Section 9. Legal Right. Advisor covenants and warrants that Advisor has the unlimited legal right to enter into this Agreement and to perform in accordance with its terms without violating the rights of others or any applicable law and that he has not and shall not become a party to any other agreement of any kind which conflicts with this Agreement. Advisor shall indemnify and hold VNUE harmless from any and all damages, claims and expenses (including, but not limited to attorneys’ fees and costs) arising out of or resulting from any claim that this Agreement violates any such other agreements. Breach of this Section shall operate to terminate this Agreement automatically without notice otherwise required by this Agreement.

 

Section 10. Notice. Any notice or communication permitted or required by this Agreement shall be deemed effective when personally delivered, or sent by certified or registered mail, properly addressed to VNUE or Advisor at the addresses set forth above.

 

 

 

  

Section 11. Enforceability. It is agreed between the parties that there are no other agreements or understandings between them relating to the subject matter of this agreement. This agreement supersedes all prior agreements, oral or written, between the parties and is intended as a complete and exclusive statement of the agreement between the parties. If any provision in this Agreement is held by a court of competent jurisdiction to be invalid, void or unenforceable, the remaining provisions will continue in full force without being impaired or invalidated in any way.

 

Section 12. Non-exclusion. It is understood that VNUE does not agree to use BookingEntertainment.com exclusively as its Advisor, and that Advisor shall not be held liable for the actions of third parties which may also be providing the same or similar services during the term of this Agreement.
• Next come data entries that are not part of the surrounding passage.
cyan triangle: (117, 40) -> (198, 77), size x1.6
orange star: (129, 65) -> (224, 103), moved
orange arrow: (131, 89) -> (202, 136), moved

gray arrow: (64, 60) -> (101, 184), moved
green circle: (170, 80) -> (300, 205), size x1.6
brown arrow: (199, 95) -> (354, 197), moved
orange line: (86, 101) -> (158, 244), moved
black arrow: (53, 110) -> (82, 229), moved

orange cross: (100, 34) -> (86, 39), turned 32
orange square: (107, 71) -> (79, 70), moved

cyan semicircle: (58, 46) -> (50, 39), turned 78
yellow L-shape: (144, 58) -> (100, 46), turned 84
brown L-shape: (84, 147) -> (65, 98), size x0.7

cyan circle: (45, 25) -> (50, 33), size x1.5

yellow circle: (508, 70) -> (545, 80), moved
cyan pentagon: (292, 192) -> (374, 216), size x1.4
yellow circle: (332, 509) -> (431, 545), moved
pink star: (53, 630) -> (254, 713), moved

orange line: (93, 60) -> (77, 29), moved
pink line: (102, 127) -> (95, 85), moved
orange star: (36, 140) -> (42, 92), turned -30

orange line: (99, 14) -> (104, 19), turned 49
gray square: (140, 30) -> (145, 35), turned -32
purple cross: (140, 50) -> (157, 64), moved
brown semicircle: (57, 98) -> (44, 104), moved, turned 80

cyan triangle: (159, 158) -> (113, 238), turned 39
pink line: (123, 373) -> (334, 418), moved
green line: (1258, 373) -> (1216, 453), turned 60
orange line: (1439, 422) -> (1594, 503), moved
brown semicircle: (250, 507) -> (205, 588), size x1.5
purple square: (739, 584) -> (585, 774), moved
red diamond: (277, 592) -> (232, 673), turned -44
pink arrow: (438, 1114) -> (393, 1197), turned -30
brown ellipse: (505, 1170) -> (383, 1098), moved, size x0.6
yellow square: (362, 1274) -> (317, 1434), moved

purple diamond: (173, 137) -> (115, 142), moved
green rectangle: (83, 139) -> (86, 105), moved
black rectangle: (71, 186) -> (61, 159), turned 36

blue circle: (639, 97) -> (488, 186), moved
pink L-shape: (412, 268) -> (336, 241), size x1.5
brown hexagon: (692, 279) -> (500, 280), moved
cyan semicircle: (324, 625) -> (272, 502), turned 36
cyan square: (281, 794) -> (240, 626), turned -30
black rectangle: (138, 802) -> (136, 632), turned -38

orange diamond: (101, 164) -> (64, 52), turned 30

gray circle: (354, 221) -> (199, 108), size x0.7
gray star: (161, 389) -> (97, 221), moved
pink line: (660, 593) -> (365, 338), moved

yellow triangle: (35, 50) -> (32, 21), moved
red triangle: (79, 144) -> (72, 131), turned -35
Likewise, Advisor is free to contract for services to be performed for other public and private companies while under contract with VNUE, subject to the terms of this Agreement.

 

Section 13. Miscellaneous. This Agreement shall inure to the benefit of the parties hereto and their respective successors, heirs and assigns. In case any provision of this Agreement shall be invalid, illegal or unenforceable, the validity, legality and enforceability of the remaining provisions of the Agreement shall not in any way be affected or impaired thereby. This Agreement shall be governed by and construed in accordance with the laws of the State of Nevada without giving effect to choice of law doctrine. The party in violation of any of the provision agrees to pay to the injured party all court fees, attorney fees, charges and expenses as are deemed fair by the court. Each party hereto consents to personal jurisdiction in Nevada and voluntarily submits to its jurisdiction in any action or proceeding with respect to this Agreement. Venue for any action arising hereunder shall lie in the state and federal courts located Nevada.

 

Section 14. Review by Counsel. Advisor acknowledges that Advisor has had the opportunity to have this Agreement reviewed by legal counsel of Advisor’s choice.

 

 

 

  

Section 15. Execution. This Agreement may be executed via facsimile and in counterparts, which together shall constitute the single Agreement.

 

Section 16. SEC Reporting and Press Release. Advisor acknowledges that VNUE is an SEC reporting public company and that a Form 8-K will be filed announcing the Advisory Agreement, which shall include a copy of this Agreement, and that a Press Release summarizing the Agreement and Advisor’s background may be issued as well. Advisor agrees to make no additional public statements or press releases related to VNUE or to this Agreement without VNUE’s prior written consent.

 

WHEREFORE, the parties have executed this Advisory Agreement as of the date written above.